Inheritances are not considered income for federal tax purposes, whether you inherit cash, investments or property. However, any subsequent earnings on the inherited assets are taxable, unless it comes from a tax-free source.

Is money from the sale of an inherited house considered income? ›

In summary, money received from the sale of inherited property is considered taxable income to the extent that there is a gain on the sale. The gain is calculated as the difference between the sale price and the property's basis, which is generally the FMV at the date of the decedent's death.

Is money received as a beneficiary considered income? ›

Generally, life insurance proceeds you receive as a beneficiary due to the death of the insured person, aren't includable in gross income and you don't have to report them. However, any interest you receive is taxable and you should report it as interest received.

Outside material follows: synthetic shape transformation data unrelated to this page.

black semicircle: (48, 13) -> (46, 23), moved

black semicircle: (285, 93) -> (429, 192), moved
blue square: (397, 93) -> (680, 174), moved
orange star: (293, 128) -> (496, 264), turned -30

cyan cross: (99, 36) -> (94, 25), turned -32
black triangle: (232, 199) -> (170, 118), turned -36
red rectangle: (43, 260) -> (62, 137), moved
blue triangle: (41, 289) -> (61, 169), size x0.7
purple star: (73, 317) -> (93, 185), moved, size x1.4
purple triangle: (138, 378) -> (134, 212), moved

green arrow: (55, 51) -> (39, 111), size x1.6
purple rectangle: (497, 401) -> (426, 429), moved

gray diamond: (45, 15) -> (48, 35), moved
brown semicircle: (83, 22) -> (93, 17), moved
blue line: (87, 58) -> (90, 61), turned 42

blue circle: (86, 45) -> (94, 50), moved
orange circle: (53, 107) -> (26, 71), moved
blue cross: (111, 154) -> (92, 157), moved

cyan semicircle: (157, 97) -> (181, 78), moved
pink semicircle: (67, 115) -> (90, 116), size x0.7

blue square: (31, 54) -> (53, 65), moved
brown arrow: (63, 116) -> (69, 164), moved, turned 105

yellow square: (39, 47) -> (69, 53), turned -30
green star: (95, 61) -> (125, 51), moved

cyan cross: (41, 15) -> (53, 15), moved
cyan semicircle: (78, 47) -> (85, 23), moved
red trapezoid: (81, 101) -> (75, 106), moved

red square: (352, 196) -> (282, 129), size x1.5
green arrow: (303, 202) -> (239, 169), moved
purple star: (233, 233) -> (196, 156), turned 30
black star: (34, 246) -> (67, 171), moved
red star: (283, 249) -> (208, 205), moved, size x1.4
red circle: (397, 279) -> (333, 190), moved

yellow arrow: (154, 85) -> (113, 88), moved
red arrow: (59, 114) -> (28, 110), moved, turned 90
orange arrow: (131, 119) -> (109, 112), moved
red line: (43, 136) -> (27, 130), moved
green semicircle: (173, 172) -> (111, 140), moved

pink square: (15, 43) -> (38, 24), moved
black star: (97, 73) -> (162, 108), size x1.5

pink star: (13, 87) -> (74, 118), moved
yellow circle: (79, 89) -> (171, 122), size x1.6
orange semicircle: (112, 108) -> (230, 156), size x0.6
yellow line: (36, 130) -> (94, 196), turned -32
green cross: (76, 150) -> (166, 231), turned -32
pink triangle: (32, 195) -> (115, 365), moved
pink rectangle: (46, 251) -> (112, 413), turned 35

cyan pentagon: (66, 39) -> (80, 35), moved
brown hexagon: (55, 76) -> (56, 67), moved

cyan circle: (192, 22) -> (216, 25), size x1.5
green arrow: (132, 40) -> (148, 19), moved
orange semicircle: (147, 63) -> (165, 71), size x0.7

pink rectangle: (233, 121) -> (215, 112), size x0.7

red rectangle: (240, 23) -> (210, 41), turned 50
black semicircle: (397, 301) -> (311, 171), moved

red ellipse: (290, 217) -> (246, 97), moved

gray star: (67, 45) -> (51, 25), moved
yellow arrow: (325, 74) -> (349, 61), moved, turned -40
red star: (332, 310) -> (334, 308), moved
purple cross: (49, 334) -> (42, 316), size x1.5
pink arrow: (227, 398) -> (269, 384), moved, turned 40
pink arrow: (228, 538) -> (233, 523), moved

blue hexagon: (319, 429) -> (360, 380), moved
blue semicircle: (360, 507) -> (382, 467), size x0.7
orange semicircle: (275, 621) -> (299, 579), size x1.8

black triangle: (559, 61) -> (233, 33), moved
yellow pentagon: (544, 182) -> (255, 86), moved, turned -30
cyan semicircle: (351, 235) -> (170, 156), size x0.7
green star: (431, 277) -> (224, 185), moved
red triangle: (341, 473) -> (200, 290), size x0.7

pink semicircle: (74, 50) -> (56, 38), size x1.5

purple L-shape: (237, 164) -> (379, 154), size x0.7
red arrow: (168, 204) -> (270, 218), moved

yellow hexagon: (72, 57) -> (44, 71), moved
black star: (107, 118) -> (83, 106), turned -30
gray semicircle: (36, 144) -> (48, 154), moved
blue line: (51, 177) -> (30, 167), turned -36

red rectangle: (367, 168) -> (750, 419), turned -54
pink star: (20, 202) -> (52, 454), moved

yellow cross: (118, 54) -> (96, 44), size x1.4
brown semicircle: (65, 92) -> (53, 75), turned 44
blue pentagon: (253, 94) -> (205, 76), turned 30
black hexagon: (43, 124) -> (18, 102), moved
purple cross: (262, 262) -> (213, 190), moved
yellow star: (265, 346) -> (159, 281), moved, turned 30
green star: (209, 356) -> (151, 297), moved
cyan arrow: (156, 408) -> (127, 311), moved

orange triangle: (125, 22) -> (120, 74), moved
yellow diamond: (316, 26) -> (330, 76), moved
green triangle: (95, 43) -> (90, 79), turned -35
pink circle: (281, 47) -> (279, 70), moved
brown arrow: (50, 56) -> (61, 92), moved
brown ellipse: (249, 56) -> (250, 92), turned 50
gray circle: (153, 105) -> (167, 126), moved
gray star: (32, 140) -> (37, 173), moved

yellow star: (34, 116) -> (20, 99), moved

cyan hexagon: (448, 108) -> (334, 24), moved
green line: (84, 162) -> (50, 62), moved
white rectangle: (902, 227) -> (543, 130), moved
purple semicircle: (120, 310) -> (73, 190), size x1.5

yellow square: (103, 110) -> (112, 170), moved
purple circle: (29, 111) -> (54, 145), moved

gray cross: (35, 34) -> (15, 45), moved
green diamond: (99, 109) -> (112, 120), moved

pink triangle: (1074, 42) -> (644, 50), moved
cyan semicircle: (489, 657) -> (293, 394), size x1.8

Do you have to declare inheritance? ›

Do you need to declare inheritance money? No. Any tax due will normally be taken out of the deceased's estate, and the executor will usually take care of it.

What is the federal limit on inheritance tax? ›

Currently, assets worth $13.61 million or more per individual are subject to federal estate tax. Some states also levy estate taxes. The federal estate tax exemption amount is scheduled to sunset at the end of 2025.

Do you declare inheritance money? ›

You will not pay tax if you inherit cash, shares, property or gifts unless you are advised by the executor. It is the responsibility of the executor to finalise any tax obligations from the deceased estate prior to administering the estate and distributing assets.

Do you get a 1099-S for inheritance? ›

Your share of sales proceeds (generally reported on Form 1099-S Proceeds From Real Estate Transactions) from the sale of an inherited home should be reported on Schedule D (Form 1040) Capital Gains and Losses in the Investment Income section of TaxAct.

Will inheriting money affect my benefits? ›

Means-tested benefits, such as Universal Credit or Housing Benefit, assess a person's income and savings, and additional financial resources from an inheritance may tip the scales, leading to a reduction or loss of these benefits.